As already related, after failing to receive Indomitable’s first sighting signal, which correctly identified the course as east, Milne then received the second which did not indicate direction while the third, which was in his hands by 11.44 a.m., erroneously gave Goeben’s course as north. This faulty information was repeated in a further signal ten minutes later. It was not until 12.10 p.m. that a signal was sent by Indomitable and received by Milne giving Goeben’s correct course — east.[3] By that time Breslau was out of sight to the British though they inferred, by the strength of her W/T signals, that she was still close. One difficulty, perhaps not fully appreciated by Milne whose flagship, Inflexible, basked under a cloudless sky in the Malta Channel,[4] was the lowering haze which proceeded to thicken as the chase progressed. The British ships had originally begun the chase with Indefatigable astern and port of Indomitable but, in this position, she was being fouled by the billowing acrid black smoke pouring from Indomitable’s funnels. Captain Kennedy thereupon ordered Captain Sowerby to go through the smoke and form single line abreast to port. If the haze continued to thicken he was prepared to order each ship to close up on one of Goeben’s quarters and, indeed, at one point the opposing ships were just 6,500 yards apart, a fact which worried Kennedy as he believed it was well within the German’s torpedo range. Even so, there were other matters for Kennedy to consider: ‘At the suggestion of Captain Sowerby, his ship’s and Indomitable’s ship’s companies went to dinner at separate times, the one not at dinner being of course at action stations.’[5]

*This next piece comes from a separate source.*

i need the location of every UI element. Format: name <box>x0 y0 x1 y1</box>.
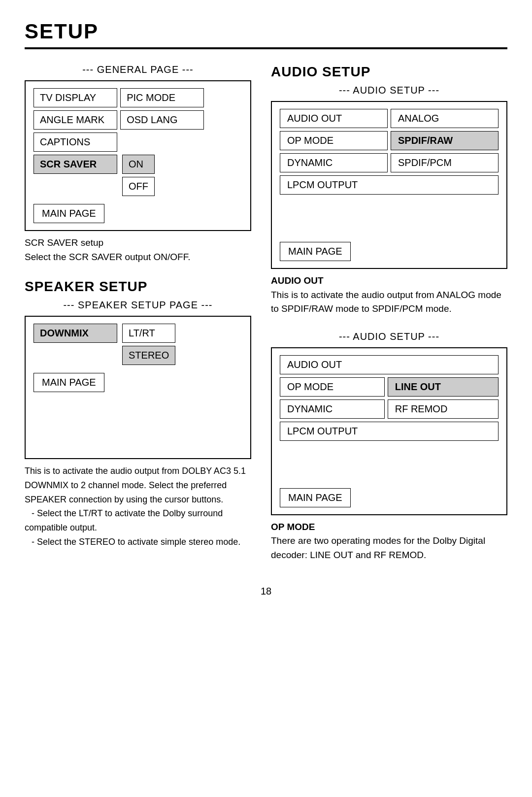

                At 2.20 p.m. Breslau was again sighted closing Goeben from the north; when joined up, the two German ships began to zigzag. Kennedy’s attention now turned to mines, which he suspected the Germans might drop astern:[6] he signalled Indefatigable to keep clear of the wake of the German ships.[7] Shortly after Breslau rejoined Goeben, Kennedy was reinforced by the light cruiser Dublin which had been at Bizerta delivering Milne’s letter to the French and had then been ordered to join in the chase as soon as the first sighting had been made. While on route, Dublin forwarded the latest information held by the French which reiterated their belief that a collier awaited the German ships at Palma.[8] Milne had, of course, received a similar report from Dublin some hours earlier and, as shown, had communicated the information regarding the putative collier to the Admiralty. By mid-afternoon, however, with Goeben now confirmed on an easterly course for some hours, the second report from Dublin caused Milne to ponder. Searching his charts, he discovered the Gulf of Palmas on the southern tip of Sardinia, and just 70 to 80 nautical miles north of Goeben’s current position. From that location, Goeben could coal and be ready to launch a further attack on the French North African coast or the transports; it was an original idea, even if borne out of desperation, and Milne sought verification by questioning Dublin’s Captain as to whether he meant ‘Palma’ or ‘Palmas’? Back came the dispiriting reply, ending any doubt, ‘Palma — Majorca’.[9]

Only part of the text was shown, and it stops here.